I might quibble about the order of Risk Assessment and Risk Mitigation and Business Impact Analysis (BIA) in the IIA's list, and I firmly believe crisis management is part and parcel of business continuity, and that IT disaster recovery in part of the business continuity recovery process.
But all-in-all, IIA's document seems to have gotten off to a good start.
IIA really won me over when, on Page 6 it listed people as Number 1 under the Common Disaster Impacts heading. Following People were Facilities and equipment, Communication infrastructure, Supplies, and Information and IT systems.
I agree with so much of what is presented in GTAG 10, Business Continuity Management, I could have authored (most of) it.
For the ERM/BC/COOP practitioner, GTAG 10 is an excellent resource if for no other reason that it comes from auditors.
While many middle- and upper-level managers cringe when they hear the words "The auditors are coming," I delight in them.
Auditors, if they have any concept of business continuity, can be an asset to the practitioner.
Auditors, if they lack any concept of business continuity, should find a practitioner to give them an over view - or point them to this document and to the IIA.

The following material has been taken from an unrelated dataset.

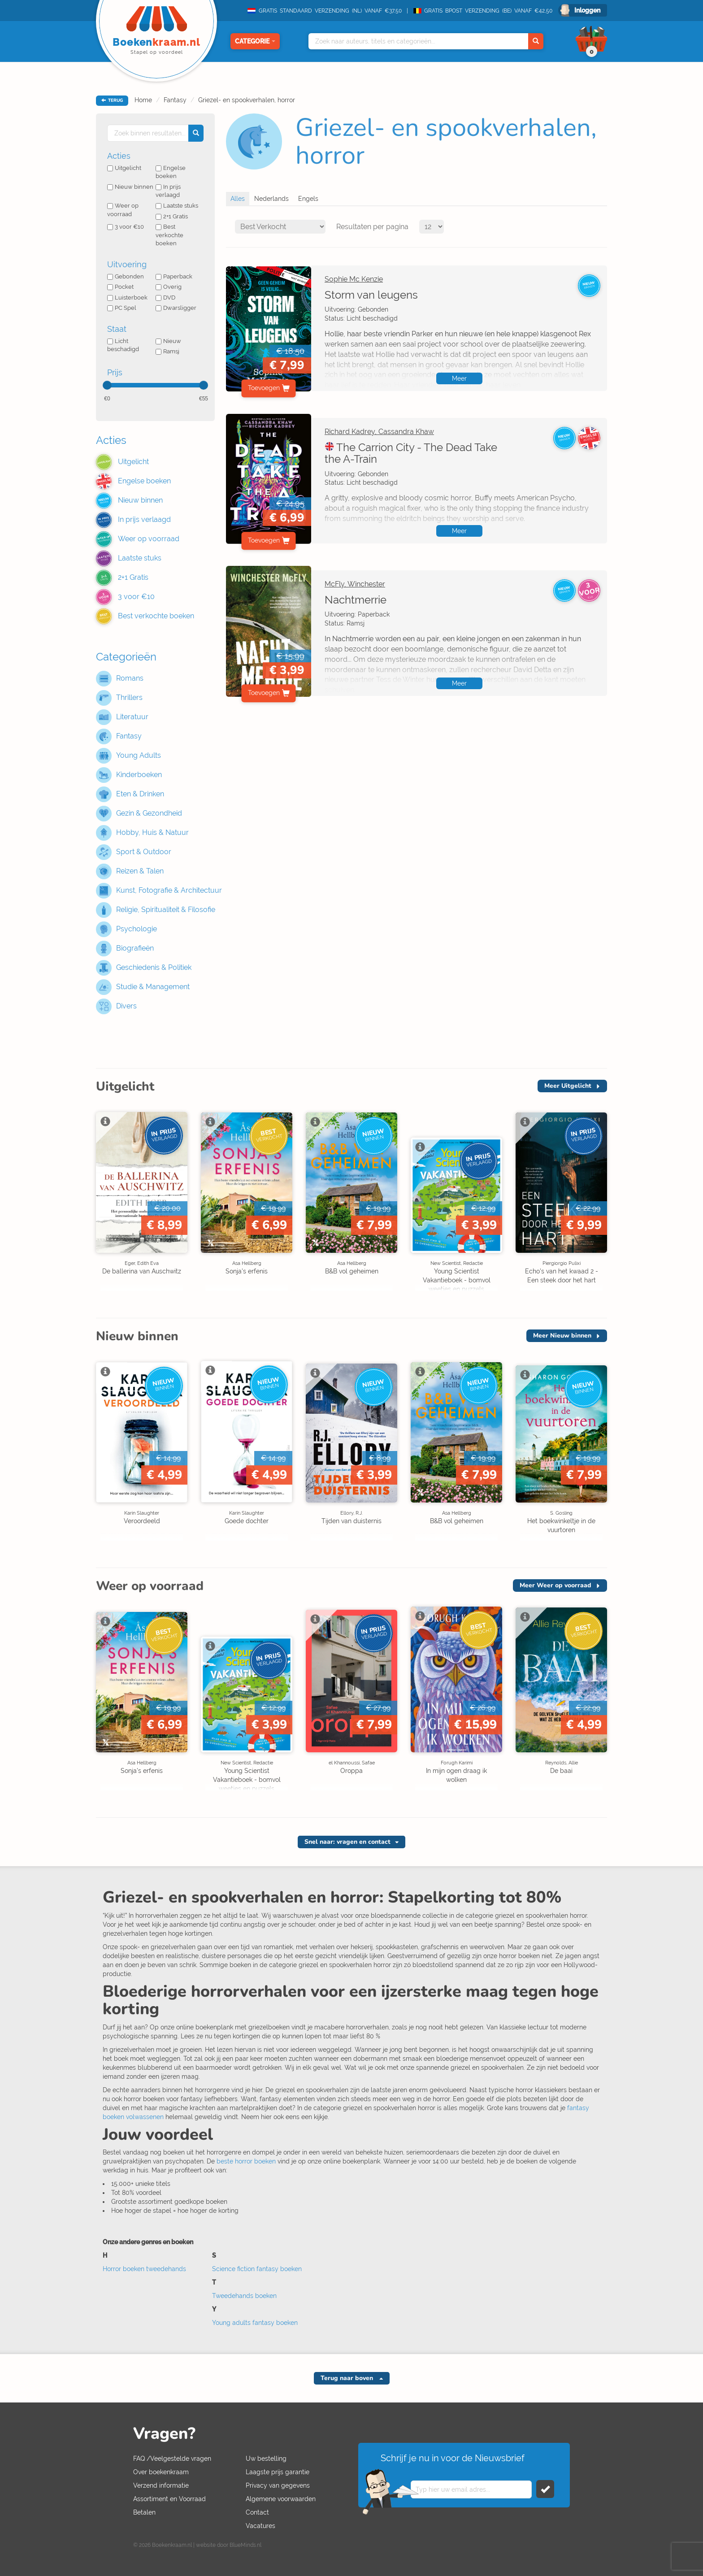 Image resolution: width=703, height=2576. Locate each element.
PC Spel (121, 307)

There are a number of very good "what's business continuity and how to do it" documents out in the world; the International Facility Management Association has one.
What sets this publication apart is that auditors, unlike - say - facility managers, (should) have a broad view, a view that is focused on the enterprise rather than only a small part of the enterprise.
From my perspective, GTAG 10 is a keeper.